◆ WHAT YOU HAVE TO DO
Where in the data below does the word "оборудование" appear? Copy each line that holds it.

◆ DATASET
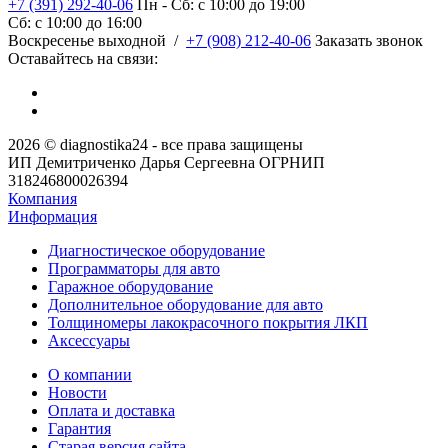
+7 (391) 292-40-06
Пн - Сб: c 10:00 до 19:00
Сб: c 10:00 до 16:00
​Воскресенье выходной
/
+7 (908) 212-40-06
Заказать звонок
Оставайтесь на связи:
2026 © diagnostika24 - все права защищены
ИП Демитриченко Дарья Сергеевна ОГРНИП
318246800026394
Компания
Информация
Диагностическое оборудование
Программаторы для авто
Гаражное оборудование
Дополнительное оборудование для авто
Толщиномеры лакокрасочного покрытия ЛКП
Аксессуары
О компании
Новости
Оплата и доставка
Гарантия
Старая версия сайта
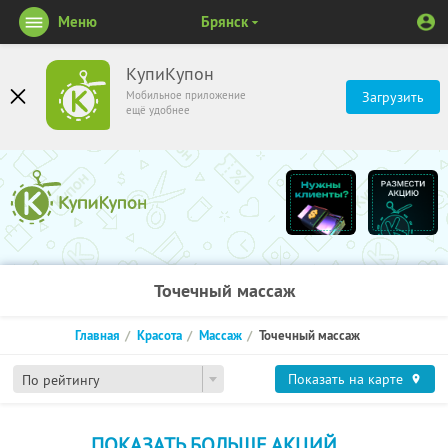
Меню
Брянск
КупиКупон
Мобильное приложение
Загрузить
ещё удобнее
Точечный массаж
Главная
Красота
Массаж
Точечный массаж
Показать на карте
По рейтингу
ПОКАЗАТЬ БОЛЬШЕ АКЦИЙ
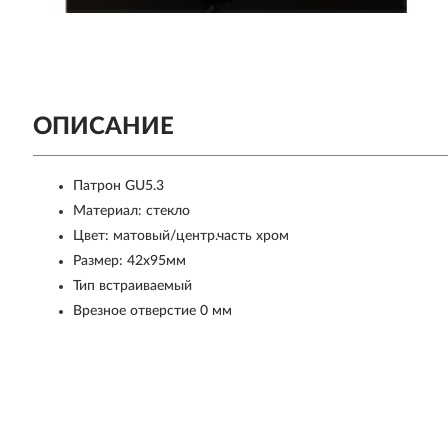
ОПИСАНИЕ
Патрон GU5.3
Материал: стекло
Цвет: матовый/центр.часть хром
Размер: 42x95мм
Тип встраиваемый
Врезное отверстие 0 мм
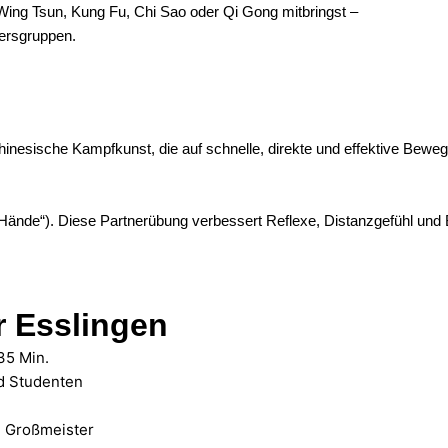
Wing Tsun, Kung Fu, Chi Sao oder Qi Gong mitbringst –
ltersgruppen.
nesische Kampfkunst, die auf schnelle, direkte und effektive Bewegun
 Hände“). Diese Partnerübung verbessert Reflexe, Distanzgefühl und
r Esslingen
 35 Min.
nd Studenten
n Großmeister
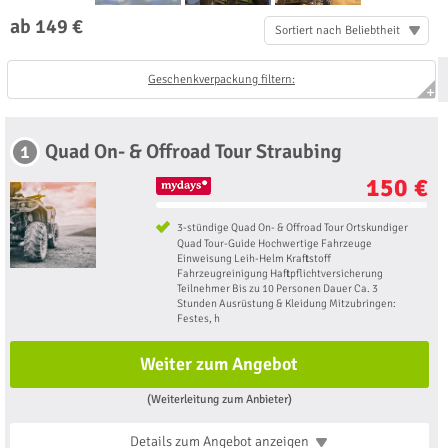
ab 149 €
Sortiert nach Beliebtheit
Geschenkverpackung filtern:
Quad On- & Offroad Tour Straubing
1
150 €
3-stündige Quad On- & Offroad Tour Ortskundiger
Quad Tour-Guide Hochwertige Fahrzeuge
Einweisung Leih-Helm Kraftstoff
Fahrzeugreinigung Haftpflichtversicherung
Teilnehmer Bis zu 10 Personen Dauer Ca. 3
Stunden Ausrüstung & Kleidung Mitzubringen:
Festes, h
Weiter zum Angebot
(Weiterleitung zum Anbieter)
Details zum Angebot
anzeigen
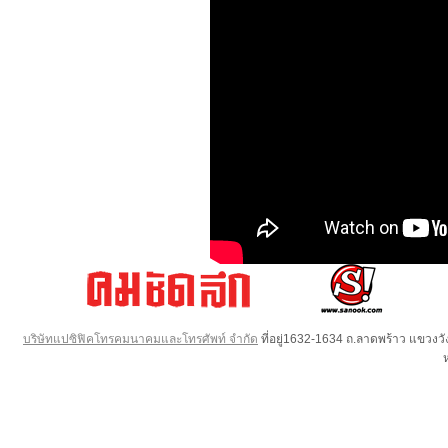
บริษัทแปซิฟิคโทรคมนาคมและโทรศัพท์ จำกัด
ที่อยู่1632-1634 ถ.ลาดพร้าว แขวง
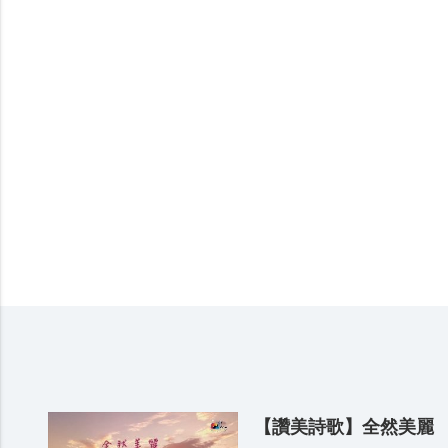
【讚美詩歌】全然美麗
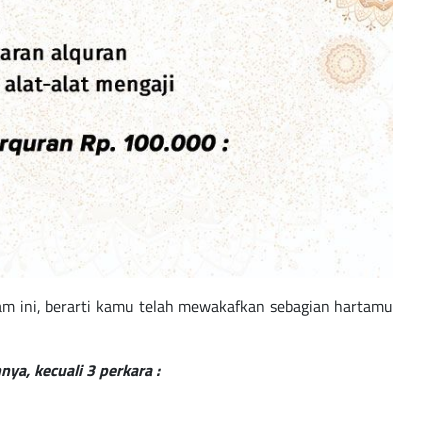
am ini, berarti kamu telah mewakafkan sebagian hartamu
ya, kecuali 3 perkara :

◆ SOLUTION TO THE PROBLEM
Диагностическое оборудование
Гаражное оборудование
Дополнительное оборудование для авто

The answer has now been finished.